(Page-level text extractions)
---

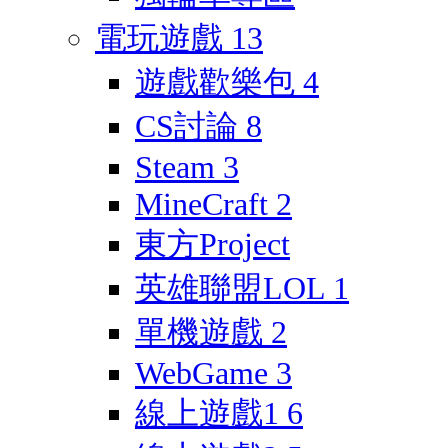
電玩遊戲
13
遊戲歡樂包
4
CS討論
8
Steam
3
MineCraft
2
東方Project
英雄聯盟LOL
1
單機遊戲
2
WebGame
3
線上遊戲1
6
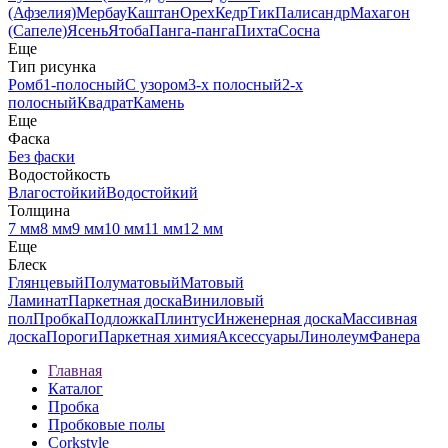
(Афзелия)
Мербау
Каштан
Орех
Кедр
Тик
Палисандр
Махагон
(Сапеле)
Ясень
Ятоба
Панга-панга
Пихта
Сосна
Еще
Тип рисунка
Ромб
1-полосный
С узором
3-х полосный
2-х
полосный
Квадрат
Камень
Еще
Фаска
Без фаски
Водостойкость
Влагостойкий
Водостойкий
Толщина
7 мм
8 мм
9 мм
10 мм
11 мм
12 мм
Еще
Блеск
Глянцевый
Полуматовый
Матовый
Ламинат
Паркетная доска
Виниловый
пол
Пробка
Подложка
Плинтус
Инженерная доска
Массивная
доска
Пороги
Паркетная химия
Аксессуары
Линолеум
Фанера
Главная
Каталог
Пробка
Пробковые полы
Corkstyle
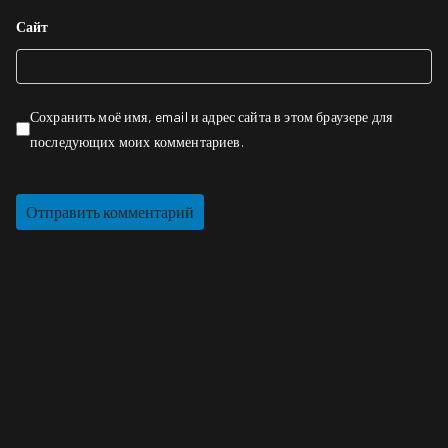
Сайт
Сохранить моё имя, email и адрес сайта в этом браузере для
последующих моих комментариев.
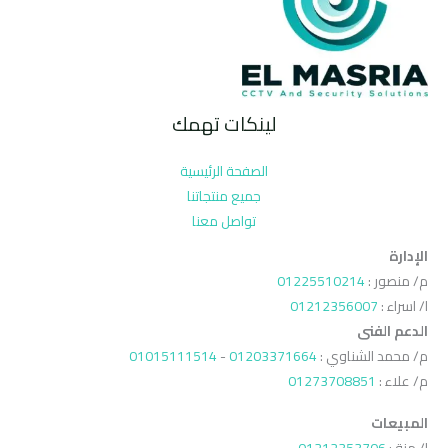
لينكات تهمك
الصفحة الرئيسية
جميع منتجاتنا
تواصل معنا
الإدارة
م/ منصور :
01225510214
ا/ اسراء :
01212356007
الدعم الفنى
م/ محمد الشناوي :
01203371664
-
01015111514
م/ علاء :
01273708851
المبيعات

---

**REQUIREMENT**
Select and copy every line from the records that includes the word "доска".

**WRITTEN RESPONSE**
Паркетная доска
Инженерная доска
доска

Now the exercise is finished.